A good example of user generated content is Wikipedia, the online encyclopaedia, which is entirely created and maintained by the people who use it. It is best described as a community effort to create a multilingual free encyclopaedia of the highest quality. Wikipedia content is completely free, but the key to its success is that every article is user generated and editable by anyone at any time. The almost 3 million articles that can now be found on the site were written, edited and otherwise contributed to, by millions of Internet users.

So what then is Wikimedia? Wikimedia, or the Wikimedia Foundation, is the parent organisation of the Wikipedia ­project. There are several other projects run by Wikimedia, and all of them based on similar lines to Wikipedia, and all of them bring knowledge to anyone who seeks it. Recently the Wikimedia Foundation voted to attach a Creative Commons ­Attribution-ShareAlike licence to all content, making an ­amazing amount of media easier to share and use. 
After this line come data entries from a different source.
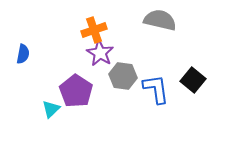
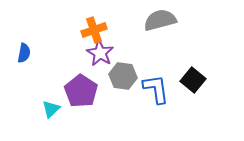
gray semicircle: rotated 28 degrees counterclockwise
blue semicircle: moved 1 px right, 1 px up
purple pentagon: moved 5 px right
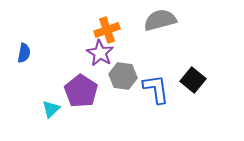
orange cross: moved 13 px right
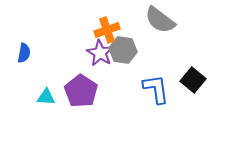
gray semicircle: rotated 128 degrees counterclockwise
gray hexagon: moved 26 px up
cyan triangle: moved 5 px left, 12 px up; rotated 48 degrees clockwise
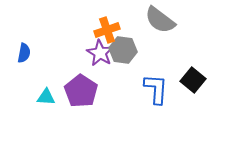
blue L-shape: rotated 12 degrees clockwise
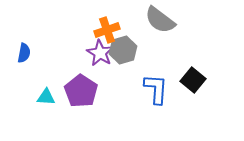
gray hexagon: rotated 24 degrees counterclockwise
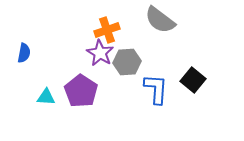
gray hexagon: moved 4 px right, 12 px down; rotated 12 degrees clockwise
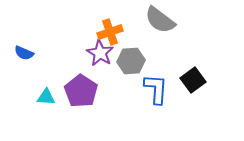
orange cross: moved 3 px right, 2 px down
blue semicircle: rotated 102 degrees clockwise
gray hexagon: moved 4 px right, 1 px up
black square: rotated 15 degrees clockwise
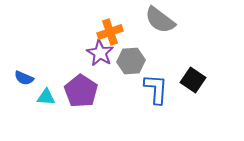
blue semicircle: moved 25 px down
black square: rotated 20 degrees counterclockwise
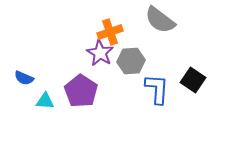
blue L-shape: moved 1 px right
cyan triangle: moved 1 px left, 4 px down
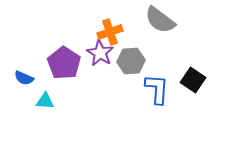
purple pentagon: moved 17 px left, 28 px up
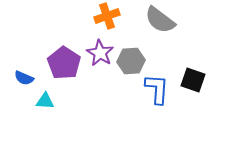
orange cross: moved 3 px left, 16 px up
black square: rotated 15 degrees counterclockwise
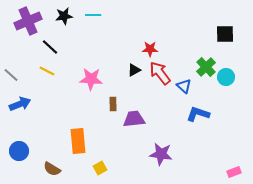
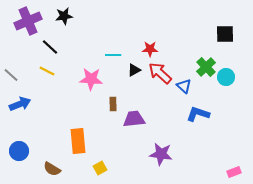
cyan line: moved 20 px right, 40 px down
red arrow: rotated 10 degrees counterclockwise
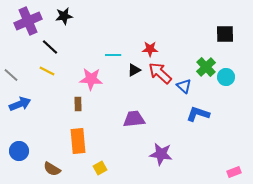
brown rectangle: moved 35 px left
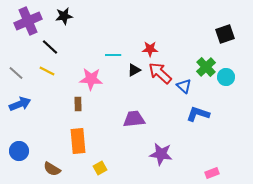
black square: rotated 18 degrees counterclockwise
gray line: moved 5 px right, 2 px up
pink rectangle: moved 22 px left, 1 px down
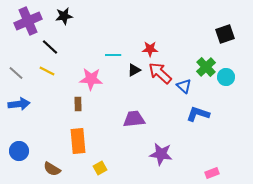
blue arrow: moved 1 px left; rotated 15 degrees clockwise
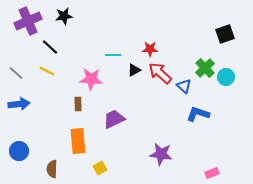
green cross: moved 1 px left, 1 px down
purple trapezoid: moved 20 px left; rotated 20 degrees counterclockwise
brown semicircle: rotated 60 degrees clockwise
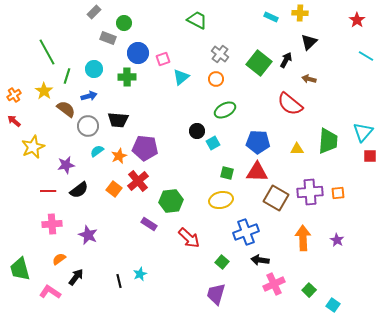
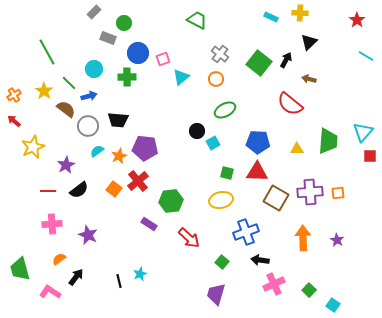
green line at (67, 76): moved 2 px right, 7 px down; rotated 63 degrees counterclockwise
purple star at (66, 165): rotated 18 degrees counterclockwise
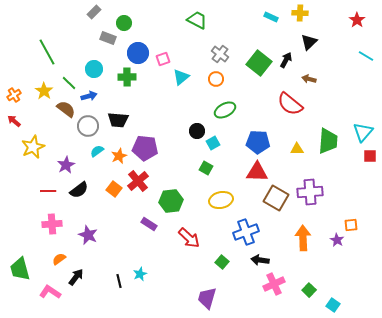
green square at (227, 173): moved 21 px left, 5 px up; rotated 16 degrees clockwise
orange square at (338, 193): moved 13 px right, 32 px down
purple trapezoid at (216, 294): moved 9 px left, 4 px down
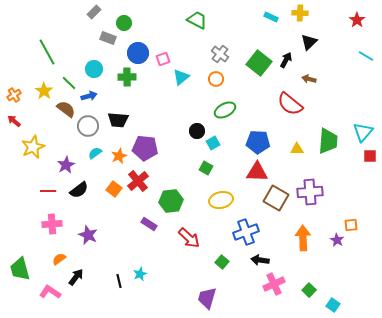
cyan semicircle at (97, 151): moved 2 px left, 2 px down
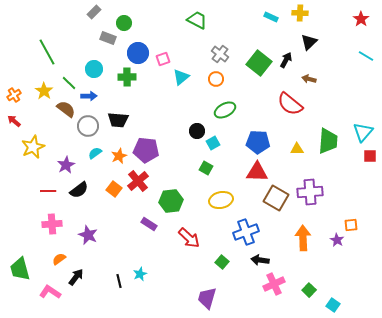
red star at (357, 20): moved 4 px right, 1 px up
blue arrow at (89, 96): rotated 14 degrees clockwise
purple pentagon at (145, 148): moved 1 px right, 2 px down
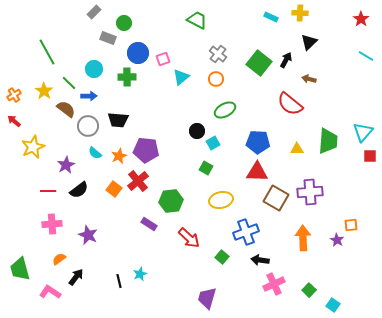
gray cross at (220, 54): moved 2 px left
cyan semicircle at (95, 153): rotated 104 degrees counterclockwise
green square at (222, 262): moved 5 px up
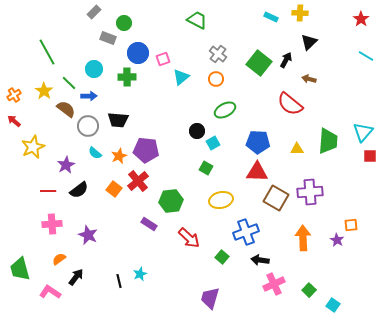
purple trapezoid at (207, 298): moved 3 px right
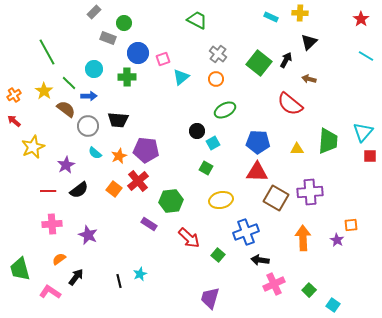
green square at (222, 257): moved 4 px left, 2 px up
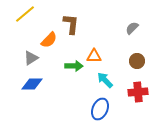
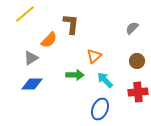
orange triangle: rotated 42 degrees counterclockwise
green arrow: moved 1 px right, 9 px down
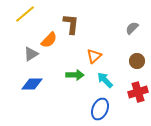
gray triangle: moved 4 px up
red cross: rotated 12 degrees counterclockwise
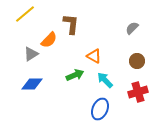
orange triangle: rotated 49 degrees counterclockwise
green arrow: rotated 24 degrees counterclockwise
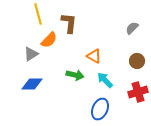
yellow line: moved 13 px right; rotated 65 degrees counterclockwise
brown L-shape: moved 2 px left, 1 px up
green arrow: rotated 36 degrees clockwise
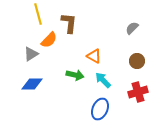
cyan arrow: moved 2 px left
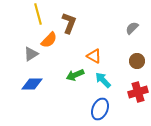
brown L-shape: rotated 15 degrees clockwise
green arrow: rotated 144 degrees clockwise
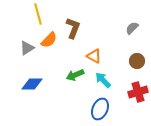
brown L-shape: moved 4 px right, 5 px down
gray triangle: moved 4 px left, 6 px up
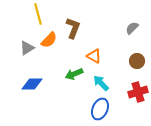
green arrow: moved 1 px left, 1 px up
cyan arrow: moved 2 px left, 3 px down
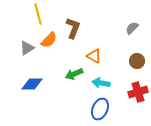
cyan arrow: rotated 36 degrees counterclockwise
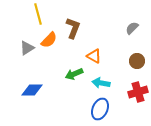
blue diamond: moved 6 px down
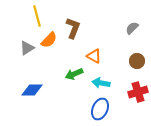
yellow line: moved 1 px left, 2 px down
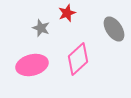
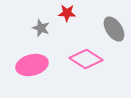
red star: rotated 24 degrees clockwise
pink diamond: moved 8 px right; rotated 76 degrees clockwise
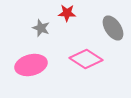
gray ellipse: moved 1 px left, 1 px up
pink ellipse: moved 1 px left
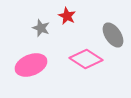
red star: moved 3 px down; rotated 24 degrees clockwise
gray ellipse: moved 7 px down
pink ellipse: rotated 8 degrees counterclockwise
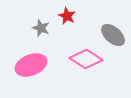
gray ellipse: rotated 15 degrees counterclockwise
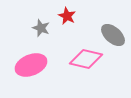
pink diamond: rotated 20 degrees counterclockwise
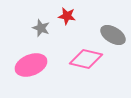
red star: rotated 18 degrees counterclockwise
gray ellipse: rotated 10 degrees counterclockwise
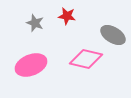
gray star: moved 6 px left, 5 px up
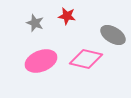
pink ellipse: moved 10 px right, 4 px up
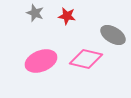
gray star: moved 10 px up
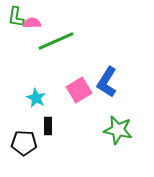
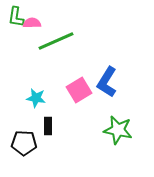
cyan star: rotated 18 degrees counterclockwise
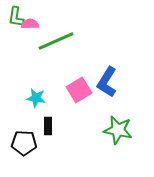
pink semicircle: moved 2 px left, 1 px down
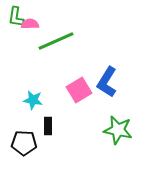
cyan star: moved 3 px left, 2 px down
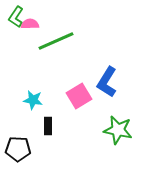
green L-shape: rotated 25 degrees clockwise
pink square: moved 6 px down
black pentagon: moved 6 px left, 6 px down
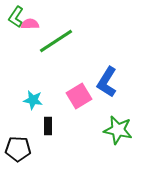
green line: rotated 9 degrees counterclockwise
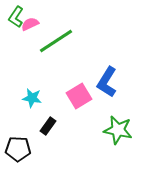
pink semicircle: rotated 24 degrees counterclockwise
cyan star: moved 1 px left, 2 px up
black rectangle: rotated 36 degrees clockwise
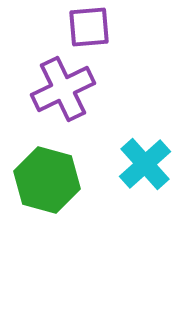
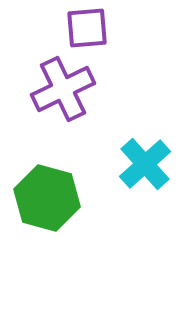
purple square: moved 2 px left, 1 px down
green hexagon: moved 18 px down
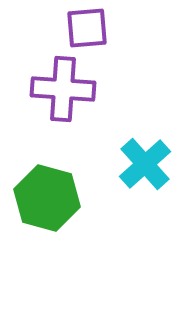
purple cross: rotated 30 degrees clockwise
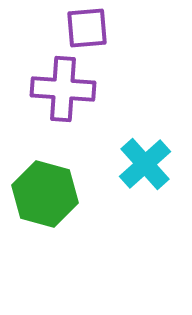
green hexagon: moved 2 px left, 4 px up
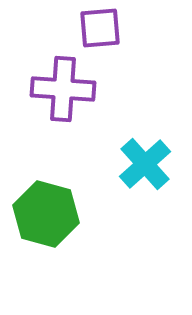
purple square: moved 13 px right
green hexagon: moved 1 px right, 20 px down
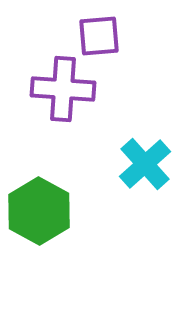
purple square: moved 1 px left, 8 px down
green hexagon: moved 7 px left, 3 px up; rotated 14 degrees clockwise
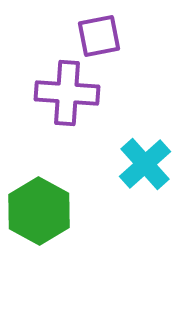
purple square: rotated 6 degrees counterclockwise
purple cross: moved 4 px right, 4 px down
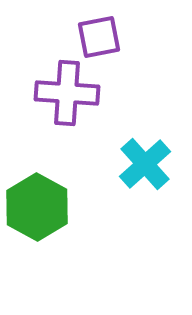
purple square: moved 1 px down
green hexagon: moved 2 px left, 4 px up
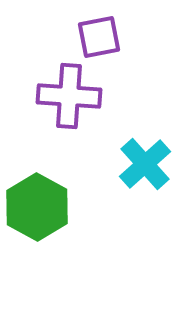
purple cross: moved 2 px right, 3 px down
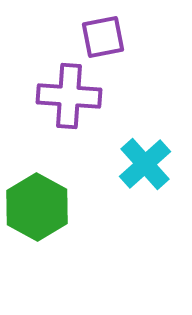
purple square: moved 4 px right
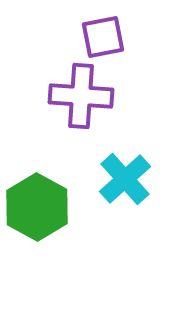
purple cross: moved 12 px right
cyan cross: moved 20 px left, 15 px down
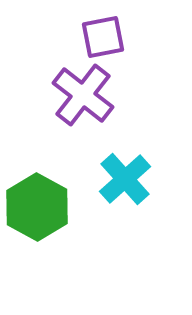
purple cross: moved 2 px right, 1 px up; rotated 34 degrees clockwise
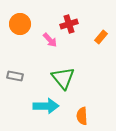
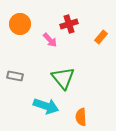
cyan arrow: rotated 20 degrees clockwise
orange semicircle: moved 1 px left, 1 px down
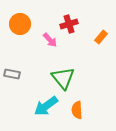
gray rectangle: moved 3 px left, 2 px up
cyan arrow: rotated 125 degrees clockwise
orange semicircle: moved 4 px left, 7 px up
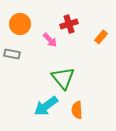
gray rectangle: moved 20 px up
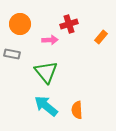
pink arrow: rotated 49 degrees counterclockwise
green triangle: moved 17 px left, 6 px up
cyan arrow: rotated 75 degrees clockwise
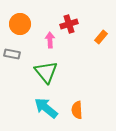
pink arrow: rotated 91 degrees counterclockwise
cyan arrow: moved 2 px down
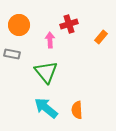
orange circle: moved 1 px left, 1 px down
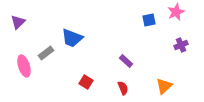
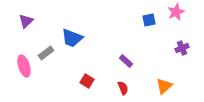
purple triangle: moved 8 px right, 1 px up
purple cross: moved 1 px right, 3 px down
red square: moved 1 px right, 1 px up
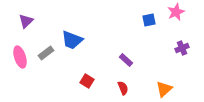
blue trapezoid: moved 2 px down
purple rectangle: moved 1 px up
pink ellipse: moved 4 px left, 9 px up
orange triangle: moved 3 px down
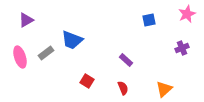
pink star: moved 11 px right, 2 px down
purple triangle: moved 1 px up; rotated 14 degrees clockwise
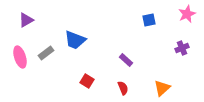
blue trapezoid: moved 3 px right
orange triangle: moved 2 px left, 1 px up
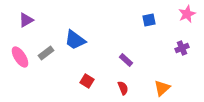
blue trapezoid: rotated 15 degrees clockwise
pink ellipse: rotated 15 degrees counterclockwise
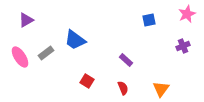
purple cross: moved 1 px right, 2 px up
orange triangle: moved 1 px left, 1 px down; rotated 12 degrees counterclockwise
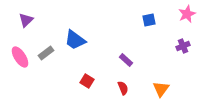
purple triangle: rotated 14 degrees counterclockwise
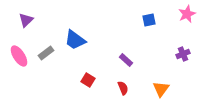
purple cross: moved 8 px down
pink ellipse: moved 1 px left, 1 px up
red square: moved 1 px right, 1 px up
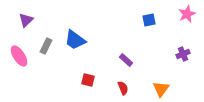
gray rectangle: moved 7 px up; rotated 28 degrees counterclockwise
red square: rotated 16 degrees counterclockwise
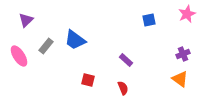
gray rectangle: rotated 14 degrees clockwise
orange triangle: moved 19 px right, 10 px up; rotated 30 degrees counterclockwise
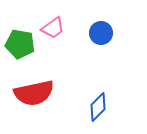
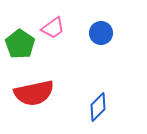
green pentagon: rotated 24 degrees clockwise
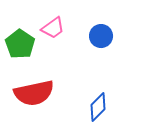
blue circle: moved 3 px down
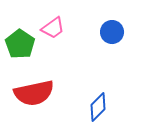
blue circle: moved 11 px right, 4 px up
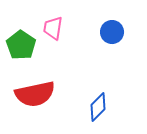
pink trapezoid: rotated 135 degrees clockwise
green pentagon: moved 1 px right, 1 px down
red semicircle: moved 1 px right, 1 px down
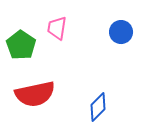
pink trapezoid: moved 4 px right
blue circle: moved 9 px right
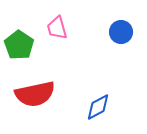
pink trapezoid: rotated 25 degrees counterclockwise
green pentagon: moved 2 px left
blue diamond: rotated 16 degrees clockwise
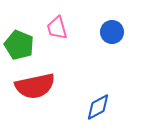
blue circle: moved 9 px left
green pentagon: rotated 12 degrees counterclockwise
red semicircle: moved 8 px up
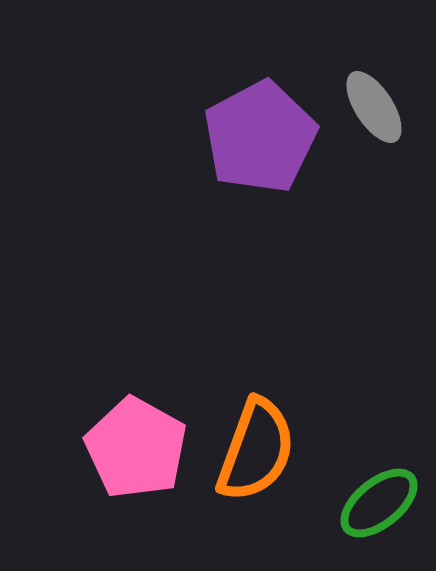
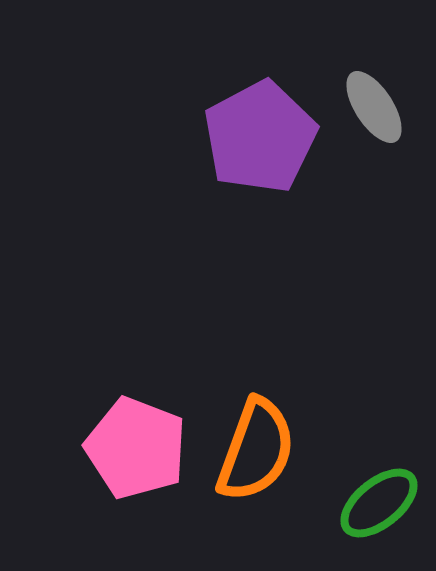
pink pentagon: rotated 8 degrees counterclockwise
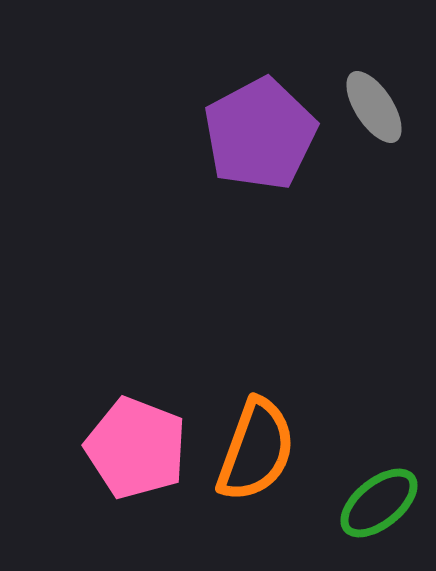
purple pentagon: moved 3 px up
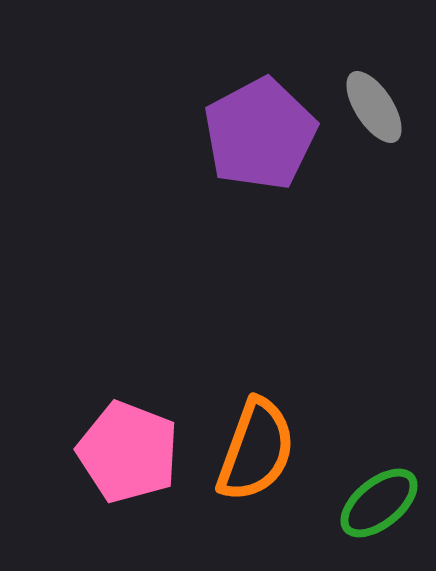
pink pentagon: moved 8 px left, 4 px down
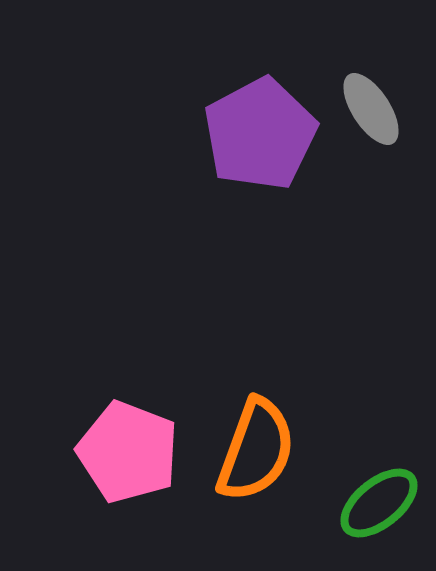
gray ellipse: moved 3 px left, 2 px down
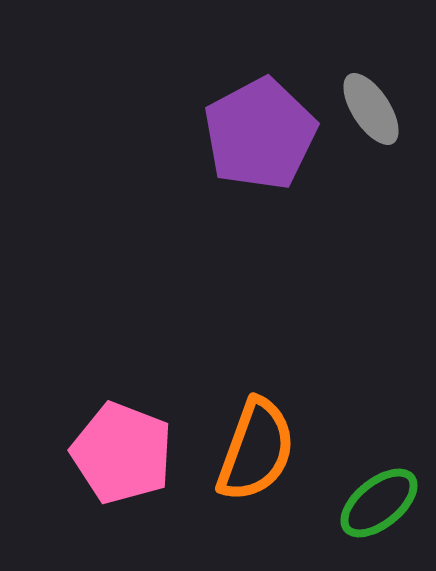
pink pentagon: moved 6 px left, 1 px down
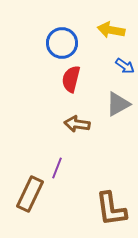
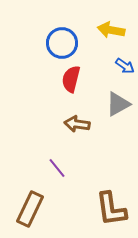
purple line: rotated 60 degrees counterclockwise
brown rectangle: moved 15 px down
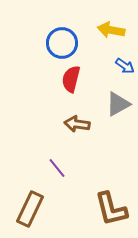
brown L-shape: rotated 6 degrees counterclockwise
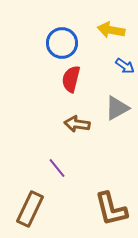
gray triangle: moved 1 px left, 4 px down
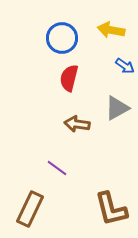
blue circle: moved 5 px up
red semicircle: moved 2 px left, 1 px up
purple line: rotated 15 degrees counterclockwise
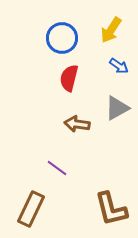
yellow arrow: rotated 68 degrees counterclockwise
blue arrow: moved 6 px left
brown rectangle: moved 1 px right
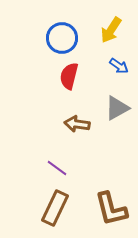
red semicircle: moved 2 px up
brown rectangle: moved 24 px right, 1 px up
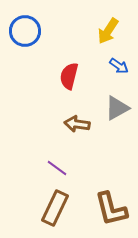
yellow arrow: moved 3 px left, 1 px down
blue circle: moved 37 px left, 7 px up
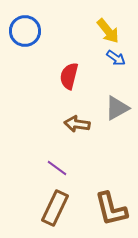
yellow arrow: rotated 72 degrees counterclockwise
blue arrow: moved 3 px left, 8 px up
Apart from Wikipedia this is what you can expect from the Wikimedia Foundation:

Wikimediahttp://wikimedia.org/
A good place to start off on your wiki quest. ­­Here you’ll find links to the Wikimedia ­Foundation as well as links to the ­respective projects.

Wikimedia Commons - http://commons.wikimedia.org
For multimedia visit the Wikimedia Commons where you’ll find audio, videos and images all free to use. It has recently become the ­beneficiary of a donation of 250 000 ­images from the German photography archives.

Wiktionaryhttp://www.wiktionary.org/
This site is the Wiki-based free, open content ­dictionary companion to Wikipedia. There are ­several language ­versions including English and Afrikaans.

Wikiversityhttp://en.wikiversity.org 
An excellent resource for those keen on ­enhancing their studies.

Wikibookshttp://en.wikibooks.org
Wikibooks is a Wikimedia community for creating a free library of educational textbooks. Best to head over to their “Featured books” to check out PDF book downloads.